British teenagers’ drug abuse at some of the prestigious schools from Britain is on the rise, even at a tender age of 12, reports Tatler.
Private schools in Britain are usually high-priced and abundantly resourced. As a result, it is natural to assume that the students lucky enough to get admitted to these schools receive a superior-quality education and attention. Regrettably, this is not the case this time.
Talk to any youngster, and you are likely to hear constant whine about stress to perform academically, come up to parent’s expectations, or be popular among peers.

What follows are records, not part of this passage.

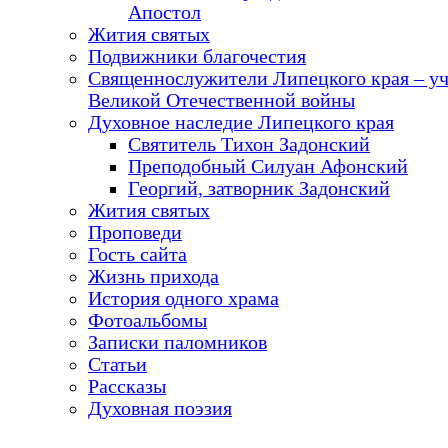
Апостол
Жития святых
Подвижники благочестия
Священнослужители Липецкого края – у
Великой Отечественной войны
Духовное наследие Липецкого края
Святитель Тихон Задонский
Преподобный Силуан Афонский
Георгий, затворник Задонский
Жития святых
Проповеди
Гость сайта
Жизнь прихода
История одного храма
Фотоальбомы
Записки паломников
Статьи
Рассказы
Духовная поэзия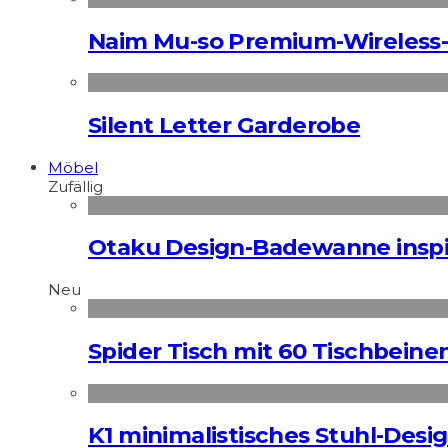
Naim Mu-so Premium-Wireless-
Silent Letter Garderobe
Möbel
Zufällig
Otaku Design-Badewanne inspir
Neu
Spider Tisch mit 60 Tischbeine
K1 minimalistisches Stuhl-Des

The investigation findings
A probe into the prevalent social issues among Britain’s youngsters, conducted by Britain’s popular magazine, Tatler, reveals that Britain’s top schools are battling against an omnipresent threat of students indulging in class A drugs.

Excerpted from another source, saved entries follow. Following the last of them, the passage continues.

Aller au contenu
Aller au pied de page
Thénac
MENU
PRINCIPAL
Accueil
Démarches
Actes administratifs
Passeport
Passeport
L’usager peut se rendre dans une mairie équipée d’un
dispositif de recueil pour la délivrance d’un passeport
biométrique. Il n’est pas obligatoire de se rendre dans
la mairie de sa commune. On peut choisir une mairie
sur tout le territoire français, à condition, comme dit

Upon conducting a set of interviews with youngsters, another horrifying detail was unearthed – teenagers consuming drugs had peers support from those actively involved in the drug trade.

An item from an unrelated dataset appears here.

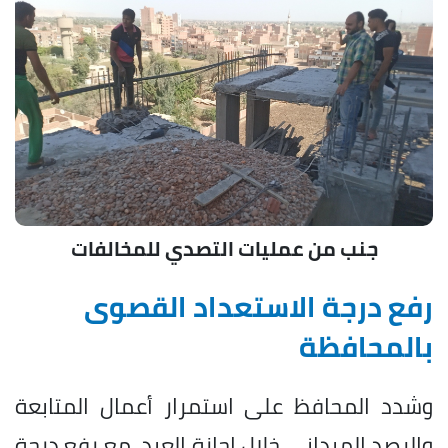
جنب من عمليات التصدي للمخالفات
رفع درجة الاستعداد القصوى
بالمحافظة
وشدد المحافظ على استمرار أعمال المتابعة
والرصد الميداني خلال إجازة العيد، مع رفع درجة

The ones commonly consumed are cocaine, ketamine, MDMA, and cannabis. Among others, nervous system stimulants like Ritalin and Adderall are widely used.
In one of the distressing interviews, a seventeen-year-old teenager confesses that drugs have become an essential part of today’s party culture.
Drug-consuming students are everywhere; on the streets, outside schools, and at times, even at the dormitories. According to him, it is not only impossible to withstand the drug addiction, but some are also coerced into using them.
A nineteen-year-old former student from a renowned London’s girls’ school admits that one of her friends would take the MDMA just before class periods to make them “more interesting.”
While some school kids let out the constant presence of drugs around them, others claimed that in some schools, it is considered abnormal if one has not “experienced” drugs yet.
Parents bear the brunt
What is more unnerving is the fact that these drugs are costly, and one of the reasons students from privileged class families are giving into drugs is because they have the resources and wealth.
The magazine further discloses that the number of admissions into rehab and boot camps have been escalating in recent years. The gravity of the situation is evident from the fact that some parents even prefer to pay an exorbitant fee for the best rehab program, sometimes conducted internationally in places like the Netherlands or the US, rather than relying on government-affiliated institutes.
With alarming episodes of mental disorders such as hallucinations and delusions witnessed in schools, some parents were forced to shell out an enormous rehabilitation fee of seventy thousand pounds (£70,000).
The ubiquitous influence of drugs can be felt through its widespread distribution network using the dark web or social networking sites. The ones pressed for cash, choose to sell their clothes or valuable personal belongings on an online shopping app.
Indeed, the research findings do shed light on the social predicaments of youngsters from the 21st century; however, it is equally upon the parents and the society to prevent the youth from scenarios that potentially lead them to substance use.